> WHAT IS NEEDED
Restate the full listing word for word and leave the pictures out.

> DATA UNDER STUDY
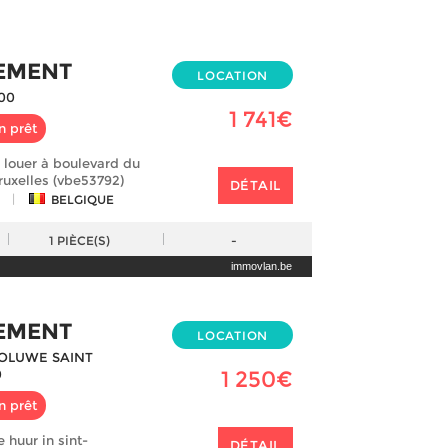
EMENT
LOCATION
00
1 741€
n prêt
louer à boulevard du
ruxelles (vbe53792)
DÉTAIL
|
BELGIQUE
1
PIÈCE(S)
-
immovlan.be
EMENT
LOCATION
OLUWE SAINT
0
1 250€
n prêt
 huur in sint-
DÉTAIL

> TASK ANSWER
EMENT
LOCATION
00
1 741€
n prêt
louer à boulevard du
ruxelles (vbe53792)
DÉTAIL
|
BELGIQUE
1
PIÈCE(S)
-
immovlan.be
EMENT
LOCATION
OLUWE SAINT
0
1 250€
n prêt
 huur in sint-
DÉTAIL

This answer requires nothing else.